How FATCA Compliance Just Got Easier
The US Treasury Department, through the IRS, is making it easier for financial institutions in foreign countries to comply with registration requirements under the Foreign Account Tax Compliance Act (FATCA). With the compliance deadline coming up on July 1, the timing couldn't be better.
Now the Treasury and IRS have announced that they will treat 19 countries as having agreed in principle to FATCA, at least through the end of 2014. They are also granting foreign banks in these countries an extra ten days to meet the registration deadline (IRS Announcement 2014-17). The details of the delay are available in a recent Thomson Reuters article.
A major purpose of FATCA, which was enacted as part of the Hiring Incentives to Restore Employment (HIRE) Act of 2010, is to uncover assets held in foreign banks and other offshore accounts by US taxpayers. These locations are often touted as "safe havens" from US taxing authorities. To promote compliance with US tax law, FATCA requires foreign financial institutions to report information about accounts held by US taxpayers directly to the IRS, even if the accounts hold only foreign assets.
Similarly, these institutions must report information on accounts held by foreign entities in which US taxpayers have a substantial ownership interest.
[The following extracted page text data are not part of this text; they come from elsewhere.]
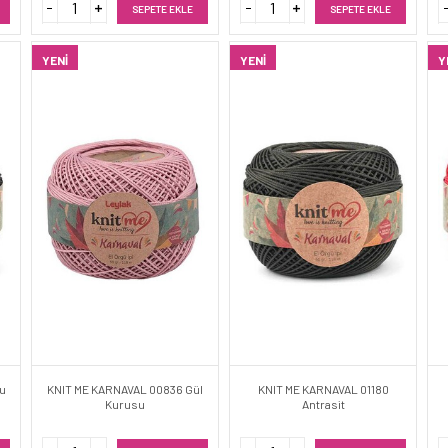
SEPETE EKLE
SEPETE EKLE
YENI
YENI
Y
yu
KNIT ME KARNAVAL 00836 Gül
KNIT ME KARNAVAL 01180
Kurusu
Antrasit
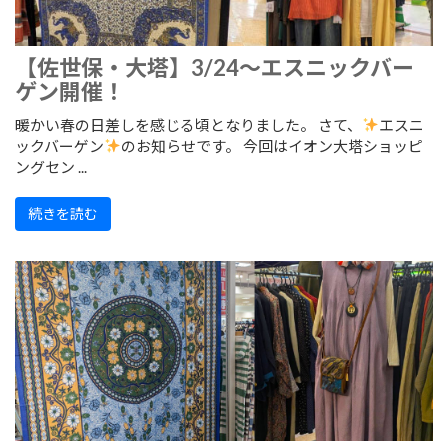
【佐世保・大塔】3/24～エスニックバー
ゲン開催！
暖かい春の日差しを感じる頃となりました。 さて、
エスニ
ックバーゲン
のお知らせです。 今回はイオン大塔ショッピ
ングセン ...
続きを読む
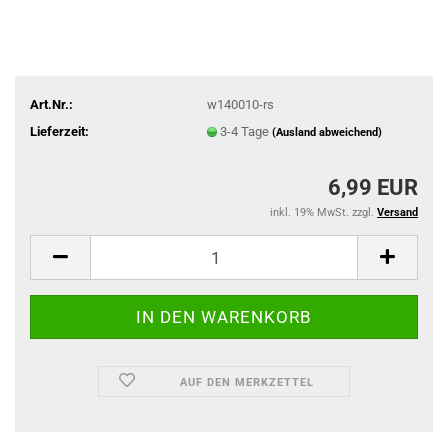
Art.Nr.:
w140010-rs
Lieferzeit:
3-4 Tage
(Ausland abweichend)
6,99 EUR
inkl. 19% MwSt. zzgl.
Versand
AUF DEN MERKZETTEL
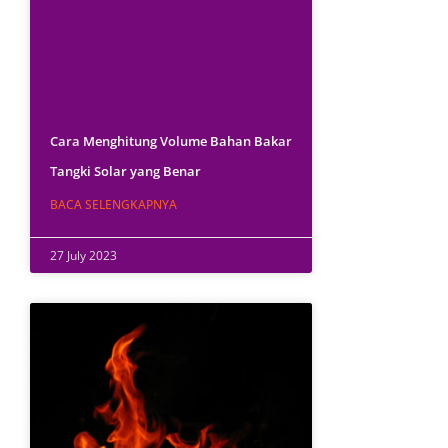
Cara Menghitung Volume Bahan Bakar
Tangki Solar yang Benar
BACA SELENGKAPNYA
27 July 2023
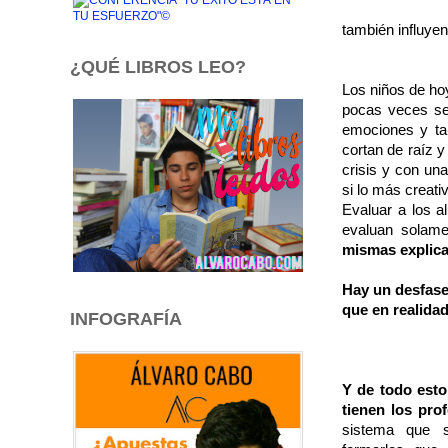
también influyen
¿QUÉ LIBROS LEO?
Los niños de ho
pocas veces se
emociones y tam
cortan de raíz 
crisis y con u
si lo más creati
Evaluar a los 
evaluan solam
mismas explica
Hay un desfase
que en realidad
INFOGRAFÍA
Y de todo esto,
tienen los pro
sistema que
If a bank refuses to disclose the information, it can be assessed a 30 percent withholding tax on certain US source payments, whether or not the recipient is a US taxpayer.
The law has triggered complaints in many countries that claim it violates privacy and banking secrecy laws. Havens such as Switzerland and the Cayman Islands have long-been identified as places where US citizens can stash funds without any fear of retribution.
The New FATCA 19
The nineteen countries that have agreed in substance to FATCA and will therefore be treated as having an IGA in effect through 2014:
- British Virgin Islands
- Czech Republic
- South Africa
- South Korea
To improve compliance within the global community, the Treasury has been negotiating intergovernmental agreements (IGAs) with dozens of jurisdictions. Thus far, however, only 26 have formalized agreements, with the deadline fast approaching. The latest announcement means that preferential treatment will be afforded to jurisdictions that reach agreements in substance before July 1 as long as they consent to having the status of their agreements disclosed. (More on these agreements can be found at the FATCA resource center.)
Basically, this announcement gives the financial institutions located in these countries an extra ten days to the upcoming registration deadlines. The IRS says it can provide this extra time based on the performance of its registration system to date.
Currently, 19 more countries will be treated as having signed IGAs, effectively bringing the total of foreign jurisdictions in the fold to 45 (see sidebar). What's more, the IRS expects the list to expand in the coming weeks as more countries jump on the bandwagon.
"With 45 countries now considered to have IGAs in effect, and more jurisdictions far along in the process, the robust international support behind FATCA is undeniable," said Deputy Assistant Secretary for International Tax Affairs Robert B. Stack in a prepared statement. "Today's announcement both adds to our global effort against tax evasion and provides crucial clarity for financial institutions as they prepare to comply with FATCA starting on July 1."
Prior to the announcement, foreign institutions were required to register by April 25 to be included on the initial list. But now institutions will be added if they submit a complete registration form by May 5.